The Reproducible Analytical Pipeline (RAP) is an innovation initiated by the Government Digital Service (GDS) that combines techniques from academic research and software development. It aims to automate certain statistical production and publication processes – specifically, the narrative, highlights, graphs and tables. Tailor made functions work raw data up into a statistical release, freeing up resource for further analysis. The benefits of RAP are laid out in the link above, but include:

  • Auditability – the RAP method provides a permanent record of the process used to create the report, moreover, using Git for version control producers have access to all previous iterations of the code. This aids transparency, and the process itself can easily be published
  • Speed – it is quick and easy to update or reproduce the report, producers can implement small changes across multiple outputs simultaneously. The statistician, now free from doing repetitive tasks, has more time to exercise their analytical skills
  • Quality – Producers can build automated validation into the pipeline and produce a validation report, which can be continually augmented. Statisticians can therefore perform more robust quality assurance than would be possible by hand in the timeframe from receiving data to publication.
  • Knowledge transfer – all the information about how the report is produced is embedded in the code and documentation, making handover simple
  • Upskill – RAP is an opportunity to upskill individuals by giving them the opportunity to learn new skills or develop existing ones. This also upskills teams by making use of underused coding skills that may exist within their resource; coding skills are becoming ubiquitous nowadays with many STEM subject students learning to code at university

RAP therefore enables departments to develop and share high-quality reusable components of their statistics processes. This ‘reusability’ enables increased collaboration, greater consistency and quality across government, and reduced duplication of effort.

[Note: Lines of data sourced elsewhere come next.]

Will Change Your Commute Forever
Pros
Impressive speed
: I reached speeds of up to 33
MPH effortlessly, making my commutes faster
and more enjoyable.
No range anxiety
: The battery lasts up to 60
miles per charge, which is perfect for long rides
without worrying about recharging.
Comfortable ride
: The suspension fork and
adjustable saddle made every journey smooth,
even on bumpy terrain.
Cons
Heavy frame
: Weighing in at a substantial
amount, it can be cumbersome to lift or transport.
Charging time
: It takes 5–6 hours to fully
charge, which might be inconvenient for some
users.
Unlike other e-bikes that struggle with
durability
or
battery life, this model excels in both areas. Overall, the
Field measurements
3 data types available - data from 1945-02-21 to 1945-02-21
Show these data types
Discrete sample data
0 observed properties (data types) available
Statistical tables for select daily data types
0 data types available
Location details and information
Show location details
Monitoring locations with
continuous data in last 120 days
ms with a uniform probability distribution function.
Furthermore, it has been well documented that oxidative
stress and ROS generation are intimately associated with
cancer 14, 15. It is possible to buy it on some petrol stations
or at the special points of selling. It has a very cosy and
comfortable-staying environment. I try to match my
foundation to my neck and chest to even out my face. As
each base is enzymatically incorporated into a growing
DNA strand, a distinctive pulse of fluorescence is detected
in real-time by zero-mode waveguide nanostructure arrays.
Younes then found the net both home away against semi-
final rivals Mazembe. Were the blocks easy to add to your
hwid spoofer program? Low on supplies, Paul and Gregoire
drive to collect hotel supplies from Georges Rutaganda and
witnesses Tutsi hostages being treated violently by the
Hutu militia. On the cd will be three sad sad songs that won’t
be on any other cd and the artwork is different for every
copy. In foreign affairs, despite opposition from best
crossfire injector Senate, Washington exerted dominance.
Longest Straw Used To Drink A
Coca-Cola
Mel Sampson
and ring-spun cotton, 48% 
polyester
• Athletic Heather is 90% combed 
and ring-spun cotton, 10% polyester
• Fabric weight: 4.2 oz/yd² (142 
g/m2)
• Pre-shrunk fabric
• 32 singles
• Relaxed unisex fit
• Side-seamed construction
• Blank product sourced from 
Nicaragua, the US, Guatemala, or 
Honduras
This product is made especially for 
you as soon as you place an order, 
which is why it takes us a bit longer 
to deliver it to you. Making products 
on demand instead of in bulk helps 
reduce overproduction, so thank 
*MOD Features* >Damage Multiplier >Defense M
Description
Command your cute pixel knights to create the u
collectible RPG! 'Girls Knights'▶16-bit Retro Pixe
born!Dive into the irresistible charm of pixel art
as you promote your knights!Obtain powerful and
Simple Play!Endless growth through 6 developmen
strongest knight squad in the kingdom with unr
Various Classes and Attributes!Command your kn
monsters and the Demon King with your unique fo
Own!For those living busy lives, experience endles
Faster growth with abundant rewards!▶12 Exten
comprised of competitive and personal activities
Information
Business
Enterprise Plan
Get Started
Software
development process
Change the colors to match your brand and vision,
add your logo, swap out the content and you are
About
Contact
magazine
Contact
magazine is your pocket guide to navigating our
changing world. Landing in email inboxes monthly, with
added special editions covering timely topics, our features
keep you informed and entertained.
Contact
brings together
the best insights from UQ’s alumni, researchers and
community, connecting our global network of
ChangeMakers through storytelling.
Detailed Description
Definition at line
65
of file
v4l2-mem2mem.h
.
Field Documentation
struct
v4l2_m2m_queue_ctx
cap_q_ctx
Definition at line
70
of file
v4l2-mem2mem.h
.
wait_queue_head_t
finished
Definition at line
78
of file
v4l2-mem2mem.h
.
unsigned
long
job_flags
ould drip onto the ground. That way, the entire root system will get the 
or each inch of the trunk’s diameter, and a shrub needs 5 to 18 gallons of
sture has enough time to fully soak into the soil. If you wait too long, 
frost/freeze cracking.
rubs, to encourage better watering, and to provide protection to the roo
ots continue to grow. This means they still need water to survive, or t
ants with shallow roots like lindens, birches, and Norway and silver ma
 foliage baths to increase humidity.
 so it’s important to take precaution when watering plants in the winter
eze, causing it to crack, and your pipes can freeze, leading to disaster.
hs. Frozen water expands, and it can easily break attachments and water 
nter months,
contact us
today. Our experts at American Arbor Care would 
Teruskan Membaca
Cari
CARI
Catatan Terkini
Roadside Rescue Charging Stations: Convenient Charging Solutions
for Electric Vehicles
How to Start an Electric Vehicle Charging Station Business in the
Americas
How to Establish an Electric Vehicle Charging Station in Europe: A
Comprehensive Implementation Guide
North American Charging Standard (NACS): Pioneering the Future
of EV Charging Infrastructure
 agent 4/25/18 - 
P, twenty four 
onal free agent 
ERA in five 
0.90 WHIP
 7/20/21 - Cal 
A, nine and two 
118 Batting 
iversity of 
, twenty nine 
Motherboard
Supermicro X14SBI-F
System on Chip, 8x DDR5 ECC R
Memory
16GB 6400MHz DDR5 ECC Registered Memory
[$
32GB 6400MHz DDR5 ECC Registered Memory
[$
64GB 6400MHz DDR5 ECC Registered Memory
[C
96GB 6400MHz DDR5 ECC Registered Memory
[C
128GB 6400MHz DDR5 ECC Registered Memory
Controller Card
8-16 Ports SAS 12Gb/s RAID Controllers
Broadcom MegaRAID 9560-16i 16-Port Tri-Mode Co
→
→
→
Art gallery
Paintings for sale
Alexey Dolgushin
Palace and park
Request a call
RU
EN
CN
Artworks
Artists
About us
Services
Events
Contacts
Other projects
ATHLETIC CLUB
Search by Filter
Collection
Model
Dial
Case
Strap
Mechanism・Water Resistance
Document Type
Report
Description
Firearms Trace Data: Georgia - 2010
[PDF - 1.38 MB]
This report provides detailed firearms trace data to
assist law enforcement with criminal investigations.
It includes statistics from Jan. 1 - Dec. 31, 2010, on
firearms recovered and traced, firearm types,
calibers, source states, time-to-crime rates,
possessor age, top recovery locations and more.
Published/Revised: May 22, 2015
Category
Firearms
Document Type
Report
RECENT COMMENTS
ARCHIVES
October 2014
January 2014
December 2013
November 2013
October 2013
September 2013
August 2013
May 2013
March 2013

In June 2018, the Department for Transport (DfT) published its RAP debut with the automation of the Search and Rescue Helicopter (SARH) statistical tables. This was closely followed by the publication of Quarterly traffic estimates (TRA25) produced by DfT’s first bespoke Road Traffic pipeline R package. RAP methods are now being adopted across the department, with other teams building on the code already written for these reports. DfT have begun a dedicated RAP User Group to act as a support network for colleagues interested in RAPping.

DfT’s RAP successes have benefited from the early work and community code sharing approach of other departments, including:

  • Department for Digital, Culture, Media & Sport first published statistics using a custom-made R package, eesectors, in late 2016, with the code itself made freely available on GitHub.
  • Department for Education first published automated statistical tables of initial teacher training census data in November 2016, followed by the automated statistical report of pupil absence in schools in May 2017. DfE are now in the process of rolling out the RAP approach across their statistics publications
  • Ministry of Justice, as well as automating their own reports, have made a huge contribution with the development of the R package xltabr which can be used by RAPpers to easily format tables to meet presentation standards. Xtabr has also been made available to all on the Comprehensive R Archive Network.

The incorporation of data science coding skills with the traditional statistical production process, coupled with an online code sharing approach lends itself to increased collaboration, improved efficiency, and creates opportunities for government statisticians to provide further insights into their data.